= Goal of the exercise =
In the records below, begin at the line containing "5種混合（DPT-IPV-Hib）（ジフテリア・百日せき・破傷" and end at the line containing "worden. Für alle Bestellungen erfolgt"; quote every line in that span exactly, including both boundary lines, and no others.

= Data in this exercise =
------------------------------
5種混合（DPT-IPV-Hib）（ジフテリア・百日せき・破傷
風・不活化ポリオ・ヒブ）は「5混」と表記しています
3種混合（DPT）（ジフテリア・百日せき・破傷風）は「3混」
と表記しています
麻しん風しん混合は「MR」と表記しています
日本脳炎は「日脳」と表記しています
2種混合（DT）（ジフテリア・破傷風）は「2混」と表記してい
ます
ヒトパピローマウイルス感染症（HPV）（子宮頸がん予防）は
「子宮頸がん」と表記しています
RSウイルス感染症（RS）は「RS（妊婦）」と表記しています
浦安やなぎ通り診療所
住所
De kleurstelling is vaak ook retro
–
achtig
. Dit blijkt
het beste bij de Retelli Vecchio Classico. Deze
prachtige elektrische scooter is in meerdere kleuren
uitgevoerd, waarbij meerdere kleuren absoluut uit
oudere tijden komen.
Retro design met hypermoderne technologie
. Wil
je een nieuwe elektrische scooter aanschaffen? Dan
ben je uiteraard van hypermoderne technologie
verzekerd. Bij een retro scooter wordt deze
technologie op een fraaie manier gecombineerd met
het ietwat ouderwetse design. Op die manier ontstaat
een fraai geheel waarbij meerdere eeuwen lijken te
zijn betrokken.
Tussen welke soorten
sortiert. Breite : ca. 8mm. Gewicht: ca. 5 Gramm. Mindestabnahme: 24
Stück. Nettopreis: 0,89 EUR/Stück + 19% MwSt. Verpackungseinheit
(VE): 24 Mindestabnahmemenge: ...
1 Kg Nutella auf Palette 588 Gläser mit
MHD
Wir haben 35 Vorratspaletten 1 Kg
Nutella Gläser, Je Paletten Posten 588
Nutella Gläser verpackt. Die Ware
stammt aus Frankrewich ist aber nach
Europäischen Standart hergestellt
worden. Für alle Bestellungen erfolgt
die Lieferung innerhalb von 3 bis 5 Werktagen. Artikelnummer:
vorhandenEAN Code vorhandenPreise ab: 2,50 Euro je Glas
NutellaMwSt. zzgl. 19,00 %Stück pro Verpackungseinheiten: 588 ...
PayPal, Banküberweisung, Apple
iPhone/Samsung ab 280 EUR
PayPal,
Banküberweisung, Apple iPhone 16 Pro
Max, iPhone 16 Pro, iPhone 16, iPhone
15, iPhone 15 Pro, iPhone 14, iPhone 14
------------------------------
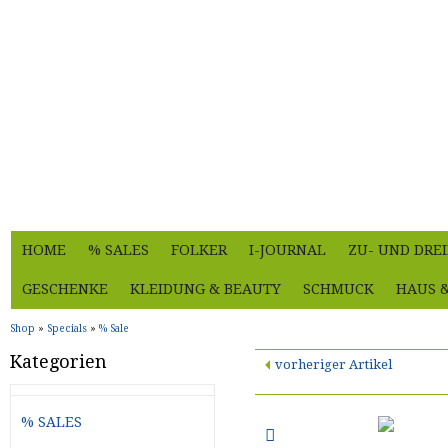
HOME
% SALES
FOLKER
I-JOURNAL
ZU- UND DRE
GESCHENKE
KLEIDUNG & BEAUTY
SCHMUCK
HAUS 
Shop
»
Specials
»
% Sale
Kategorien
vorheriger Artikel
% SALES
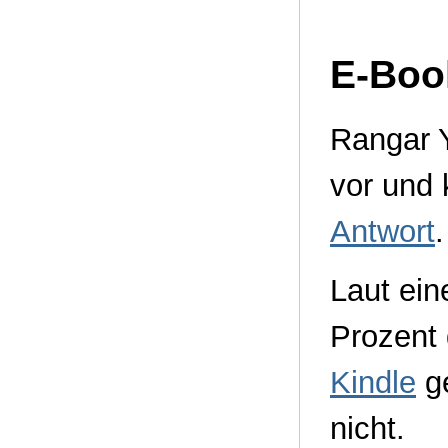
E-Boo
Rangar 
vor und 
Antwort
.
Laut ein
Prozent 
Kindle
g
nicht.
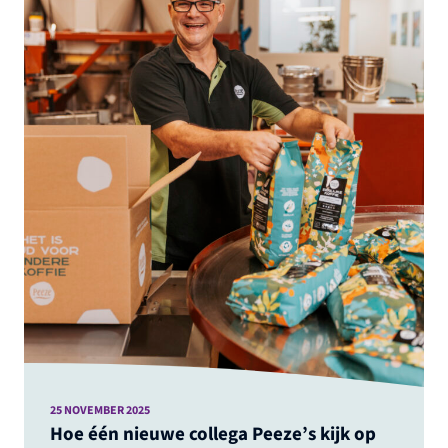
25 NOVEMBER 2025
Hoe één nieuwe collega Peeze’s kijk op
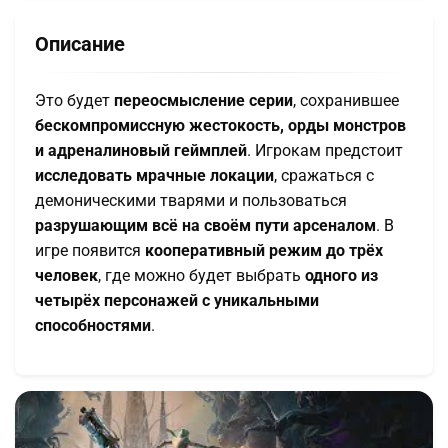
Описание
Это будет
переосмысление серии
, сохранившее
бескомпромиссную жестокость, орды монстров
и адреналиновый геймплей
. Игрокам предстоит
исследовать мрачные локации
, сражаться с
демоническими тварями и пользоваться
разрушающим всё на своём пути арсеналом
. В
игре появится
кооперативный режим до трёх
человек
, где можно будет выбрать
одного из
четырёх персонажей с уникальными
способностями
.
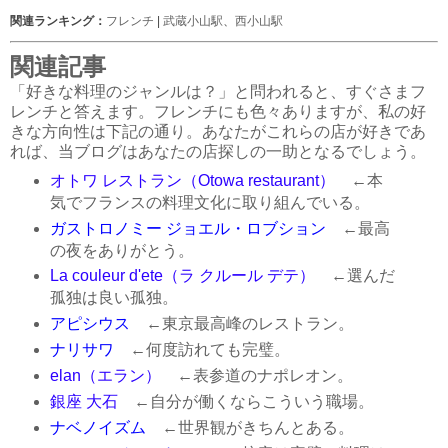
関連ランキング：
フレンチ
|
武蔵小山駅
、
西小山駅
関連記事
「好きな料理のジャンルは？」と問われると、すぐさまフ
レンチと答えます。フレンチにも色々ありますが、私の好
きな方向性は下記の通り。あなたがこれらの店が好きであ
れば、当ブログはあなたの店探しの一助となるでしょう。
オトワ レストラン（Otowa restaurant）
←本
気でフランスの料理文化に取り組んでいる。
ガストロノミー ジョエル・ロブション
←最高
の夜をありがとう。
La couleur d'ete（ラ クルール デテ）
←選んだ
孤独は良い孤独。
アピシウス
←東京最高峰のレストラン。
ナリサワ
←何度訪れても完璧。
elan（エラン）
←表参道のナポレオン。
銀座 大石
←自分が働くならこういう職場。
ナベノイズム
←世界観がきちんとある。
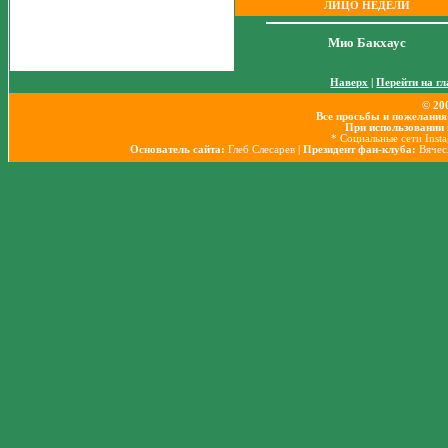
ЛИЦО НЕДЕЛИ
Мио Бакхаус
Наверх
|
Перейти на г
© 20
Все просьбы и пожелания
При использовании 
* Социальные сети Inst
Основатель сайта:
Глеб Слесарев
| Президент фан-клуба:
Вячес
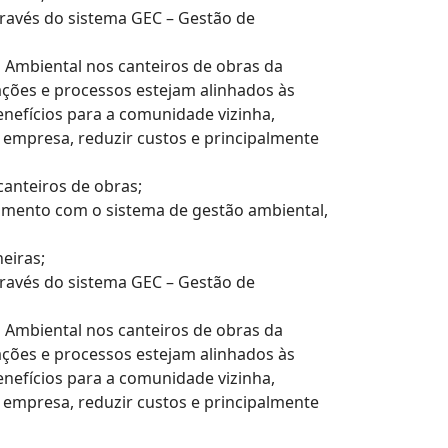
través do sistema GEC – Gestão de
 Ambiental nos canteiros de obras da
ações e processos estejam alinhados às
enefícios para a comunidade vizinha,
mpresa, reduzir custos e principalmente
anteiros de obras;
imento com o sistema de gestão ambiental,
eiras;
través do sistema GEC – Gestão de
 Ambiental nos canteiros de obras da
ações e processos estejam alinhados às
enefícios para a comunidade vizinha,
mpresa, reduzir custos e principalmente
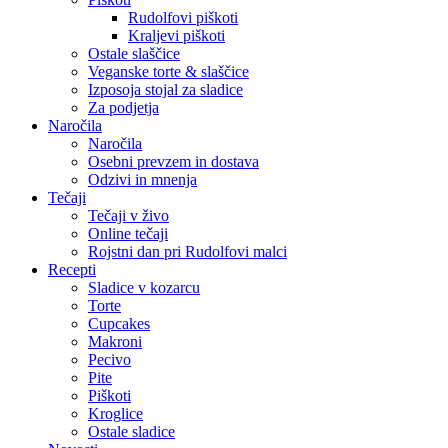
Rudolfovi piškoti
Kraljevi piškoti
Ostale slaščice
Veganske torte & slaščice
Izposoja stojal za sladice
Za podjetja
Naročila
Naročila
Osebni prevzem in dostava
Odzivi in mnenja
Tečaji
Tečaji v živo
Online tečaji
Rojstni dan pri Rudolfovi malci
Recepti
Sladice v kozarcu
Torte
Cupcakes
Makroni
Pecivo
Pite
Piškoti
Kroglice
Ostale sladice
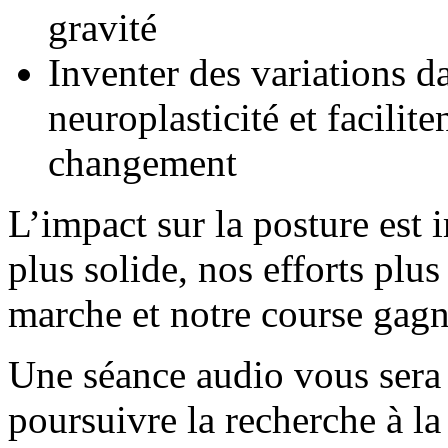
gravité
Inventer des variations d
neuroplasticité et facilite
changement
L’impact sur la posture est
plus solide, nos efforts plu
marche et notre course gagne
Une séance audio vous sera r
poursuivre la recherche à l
------------------------------
= Task output =
5種混合（DPT-IPV-Hib）（ジフテリア・百日せき・破傷
風・不活化ポリオ・ヒブ）は「5混」と表記しています
3種混合（DPT）（ジフテリア・百日せき・破傷風）は「3混」
と表記しています
麻しん風しん混合は「MR」と表記しています
日本脳炎は「日脳」と表記しています
2種混合（DT）（ジフテリア・破傷風）は「2混」と表記してい
ます
ヒトパピローマウイルス感染症（HPV）（子宮頸がん予防）は
「子宮頸がん」と表記しています
RSウイルス感染症（RS）は「RS（妊婦）」と表記しています
浦安やなぎ通り診療所
住所
De kleurstelling is vaak ook retro
–
achtig
. Dit blijkt
het beste bij de Retelli Vecchio Classico. Deze
prachtige elektrische scooter is in meerdere kleuren
uitgevoerd, waarbij meerdere kleuren absoluut uit
oudere tijden komen.
Retro design met hypermoderne technologie
. Wil
je een nieuwe elektrische scooter aanschaffen? Dan
ben je uiteraard van hypermoderne technologie
verzekerd. Bij een retro scooter wordt deze
technologie op een fraaie manier gecombineerd met
het ietwat ouderwetse design. Op die manier ontstaat
een fraai geheel waarbij meerdere eeuwen lijken te
zijn betrokken.
Tussen welke soorten
sortiert. Breite : ca. 8mm. Gewicht: ca. 5 Gramm. Mindestabnahme: 24
Stück. Nettopreis: 0,89 EUR/Stück + 19% MwSt. Verpackungseinheit
(VE): 24 Mindestabnahmemenge: ...
1 Kg Nutella auf Palette 588 Gläser mit
MHD
Wir haben 35 Vorratspaletten 1 Kg
Nutella Gläser, Je Paletten Posten 588
Nutella Gläser verpackt. Die Ware
stammt aus Frankrewich ist aber nach
Europäischen Standart hergestellt
worden. Für alle Bestellungen erfolgt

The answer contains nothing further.